▶ [WHAT THE TASK ASKS]
Show all lines of the entries in which the word "Karriere" is found.

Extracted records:
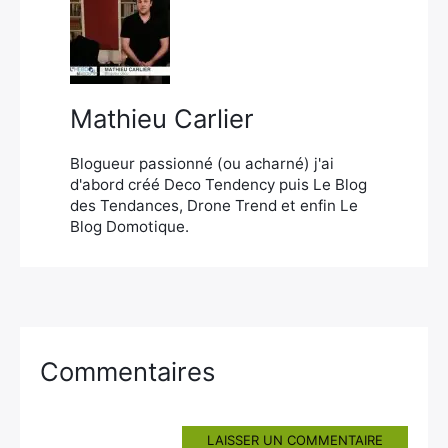
×
Mathieu Carlier
Rechercher
:
Blogueur passionné (ou acharné) j'ai
d'abord créé Deco Tendency puis Le Blog
des Tendances, Drone Trend et enfin Le
Blog Domotique.
Commentaires
LAISSER UN COMMENTAIRE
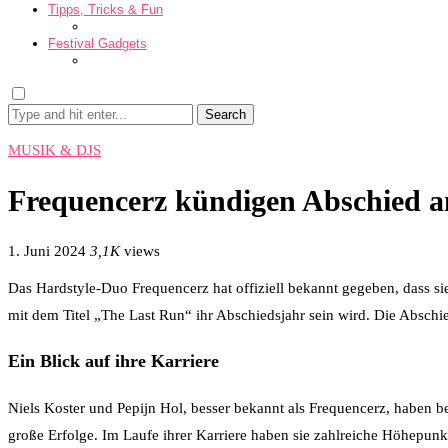
Tipps, Tricks & Fun
Festival Gadgets
Search
MUSIK & DJS
Frequencerz kündigen Abschied an
1. Juni 2024
3,1K
views
Das Hardstyle-Duo Frequencerz hat offiziell bekannt gegeben, dass s
mit dem Titel „The Last Run“ ihr Abschiedsjahr sein wird. Die Abschi
Ein Blick auf ihre Karriere
Niels Koster und Pepijn Hol, besser bekannt als Frequencerz, haben 
große Erfolge. Im Laufe ihrer Karriere haben sie zahlreiche Höhepunkt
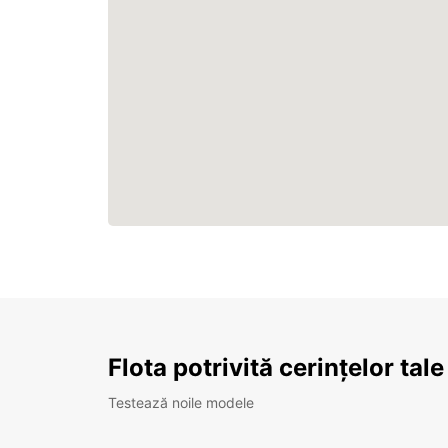
Flota potrivită cerințelor tale
Testează noile modele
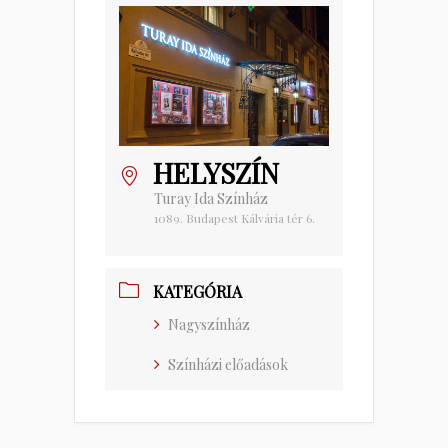
HELYSZÍN
Turay Ida Színház
1089. Budapest Kálvária tér 6.
KATEGÓRIA
Nagyszínház
Színházi előadások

▶ [EXERCISE RESULT]
Ein Blick auf ihre Karriere
große Erfolge. Im Laufe ihrer Karriere haben sie zahlreiche Höhepunkt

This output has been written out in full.